### DATA EXTRACTS
%%

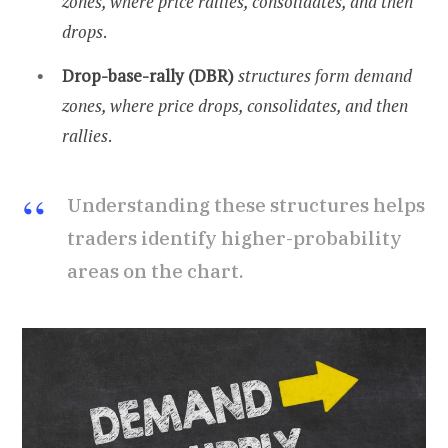
zones, where price rallies, consolidates, and then
drops
.
Drop-base-rally (DBR)
structures form demand
zones, where price drops, consolidates, and then
rallies
.
Understanding these structures helps
traders identify higher-probability
areas on the chart.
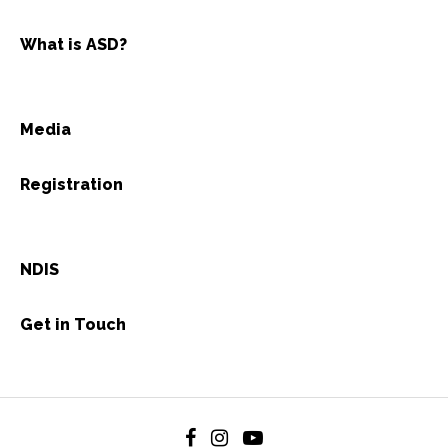
What is ASD?
Media
Registration
NDIS
Get in Touch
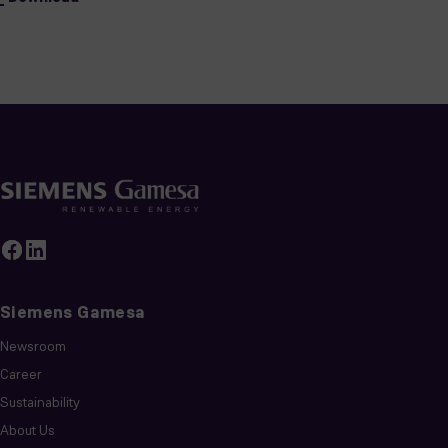
Siemens Gamesa
Newsroom
Career
Sustainability
About Us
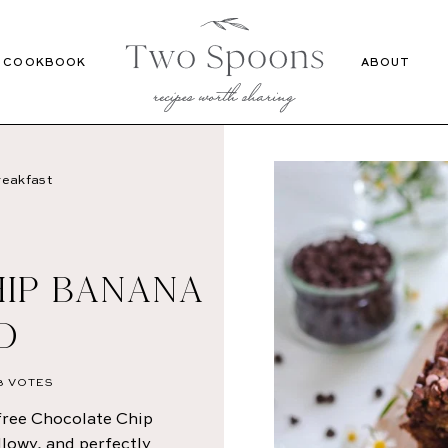
Recipes
Cookbook
COOKBOOK
ABOUT
eakfast
IP BANANA
D
3
VOTES
ree Chocolate Chip
llowy, and perfectly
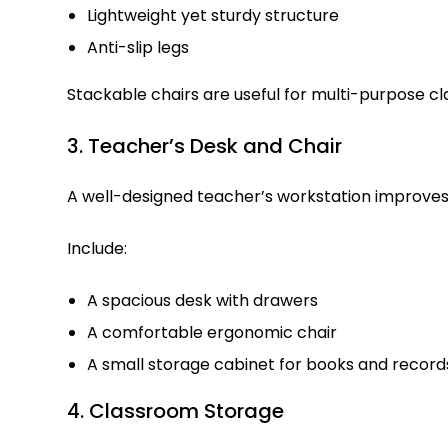
Lightweight yet sturdy structure
Anti-slip legs
Stackable chairs are useful for multi-purpose c
3. Teacher’s Desk and Chair
A well-designed teacher’s workstation improv
Include:
A spacious desk with drawers
A comfortable ergonomic chair
A small storage cabinet for books and record
4. Classroom Storage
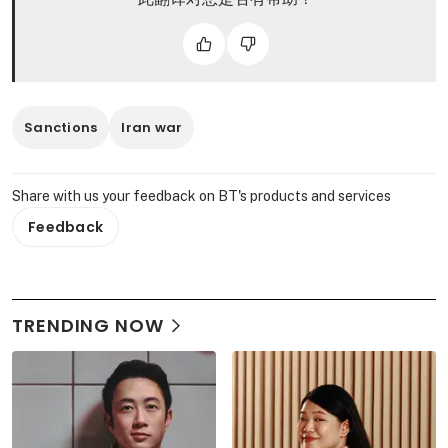
Sanctions
Iran war
Share with us your feedback on BT's products and services
Feedback
TRENDING NOW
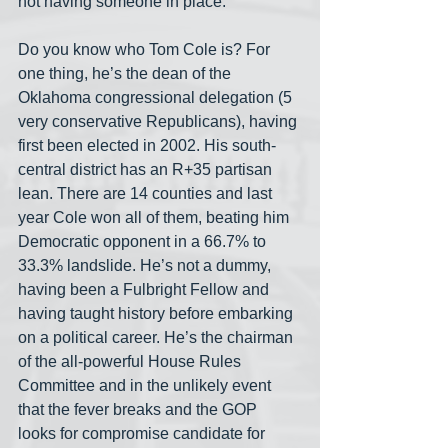
not having someone in place.”
Do you know who Tom Cole is? For 
one thing, he’s the dean of the 
Oklahoma congressional delegation (5 
very conservative Republicans), having 
first been elected in 2002. His south-
central district has an R+35 partisan 
lean. There are 14 counties and last 
year Cole won all of them, beating him 
Democratic opponent in a 66.7% to 
33.3% landslide. He’s not a dummy, 
having been a Fulbright Fellow and 
having taught history before embarking 
on a political career. He’s the chairman 
of the all-powerful House Rules 
Committee and in the unlikely event 
that the fever breaks and the GOP 
looks for compromise candidate for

%%

### PROMPT
Within the listing above, the lines starting at the one containing "traders identify higher-probability" and ending at the one containing "33.3% landslide. He’s" are to be returned exactly. Omit the pictures.

### SOLVED PROBLEM
traders identify higher-probability
areas on the chart.
What is ASD?
Media
Registration
NDIS
Get in Touch
Siemens Gamesa
Newsroom
Career
Sustainability
About Us
Recipes
Cookbook
COOKBOOK
ABOUT
eakfast
IP BANANA
D
3
VOTES
ree Chocolate Chip
llowy, and perfectly
Lightweight yet sturdy structure
Anti-slip legs
Stackable chairs are useful for multi-purpose c
3. Teacher’s Desk and Chair
A well-designed teacher’s workstation improv
Include:
A spacious desk with drawers
A comfortable ergonomic chair
A small storage cabinet for books and record
4. Classroom Storage
Sanctions
Iran war
Share with us your feedback on BT's products and services
Feedback
TRENDING NOW
not having someone in place.”
Do you know who Tom Cole is? For 
one thing, he’s the dean of the 
Oklahoma congressional delegation (5 
very conservative Republicans), having 
first been elected in 2002. His south-
central district has an R+35 partisan 
lean. There are 14 counties and last 
year Cole won all of them, beating him 
Democratic opponent in a 66.7% to 
33.3% landslide. He’s not a dummy, 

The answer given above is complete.